▶ _EXERCISE AIM_
When the string "Partido" appears in a line of the records, show the whole line.

*** SOURCE DATA Section Begins ***

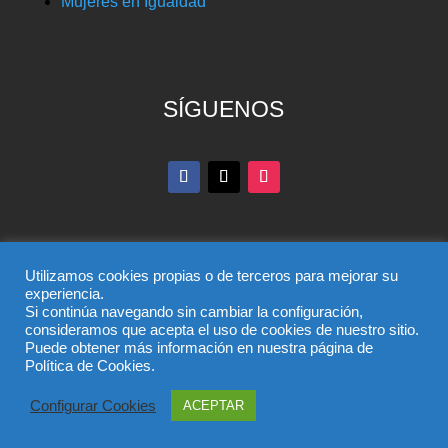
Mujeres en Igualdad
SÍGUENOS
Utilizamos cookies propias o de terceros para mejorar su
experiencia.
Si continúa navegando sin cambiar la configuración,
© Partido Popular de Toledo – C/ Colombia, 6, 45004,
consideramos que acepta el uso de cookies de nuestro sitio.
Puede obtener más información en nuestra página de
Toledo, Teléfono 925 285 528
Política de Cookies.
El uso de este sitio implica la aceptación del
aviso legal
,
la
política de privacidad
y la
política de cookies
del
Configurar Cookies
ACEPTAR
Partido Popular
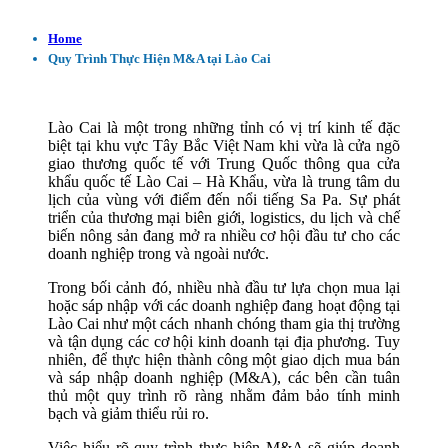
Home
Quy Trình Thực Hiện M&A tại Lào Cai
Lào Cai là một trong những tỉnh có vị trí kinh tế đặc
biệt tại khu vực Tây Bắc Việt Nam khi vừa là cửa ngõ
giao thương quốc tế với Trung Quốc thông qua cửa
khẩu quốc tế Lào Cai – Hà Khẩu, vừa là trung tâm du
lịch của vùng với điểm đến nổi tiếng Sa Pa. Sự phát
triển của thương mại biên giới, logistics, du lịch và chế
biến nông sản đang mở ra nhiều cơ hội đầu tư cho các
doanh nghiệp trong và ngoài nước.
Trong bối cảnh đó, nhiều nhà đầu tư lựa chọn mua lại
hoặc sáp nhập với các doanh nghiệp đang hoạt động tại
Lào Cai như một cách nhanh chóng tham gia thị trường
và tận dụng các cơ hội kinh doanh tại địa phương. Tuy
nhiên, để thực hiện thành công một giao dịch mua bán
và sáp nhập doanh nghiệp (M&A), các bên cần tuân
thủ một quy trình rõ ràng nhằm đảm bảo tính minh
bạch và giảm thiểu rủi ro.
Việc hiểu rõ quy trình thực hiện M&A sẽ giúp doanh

*** SOURCE DATA Section Ends ***
*** SOURCE DATA Section Begins ***

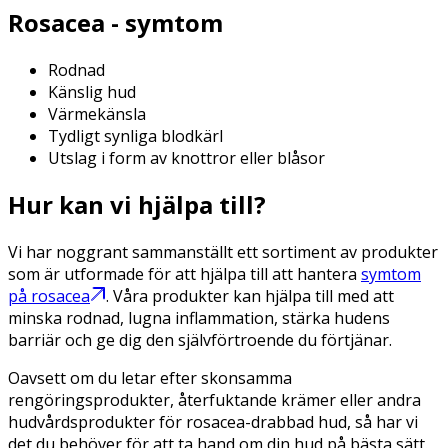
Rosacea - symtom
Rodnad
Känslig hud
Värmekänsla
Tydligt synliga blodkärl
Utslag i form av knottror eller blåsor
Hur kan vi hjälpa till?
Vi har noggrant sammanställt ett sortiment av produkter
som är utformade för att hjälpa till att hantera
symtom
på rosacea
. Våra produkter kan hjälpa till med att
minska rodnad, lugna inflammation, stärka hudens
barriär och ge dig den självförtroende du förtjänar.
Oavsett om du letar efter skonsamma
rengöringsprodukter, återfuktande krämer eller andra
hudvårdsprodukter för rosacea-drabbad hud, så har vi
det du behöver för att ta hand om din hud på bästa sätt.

*** SOURCE DATA Section Ends ***
*** SOURCE DATA Section Begins ***

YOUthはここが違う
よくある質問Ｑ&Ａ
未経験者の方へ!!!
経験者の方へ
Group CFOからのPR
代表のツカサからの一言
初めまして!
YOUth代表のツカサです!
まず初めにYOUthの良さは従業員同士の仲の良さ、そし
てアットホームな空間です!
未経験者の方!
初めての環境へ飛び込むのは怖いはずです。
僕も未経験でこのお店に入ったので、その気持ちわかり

*** SOURCE DATA Section Ends ***

▶ _TASK OUTPUT_
© Partido Popular de Toledo – C/ Colombia, 6, 45004,
Partido Popular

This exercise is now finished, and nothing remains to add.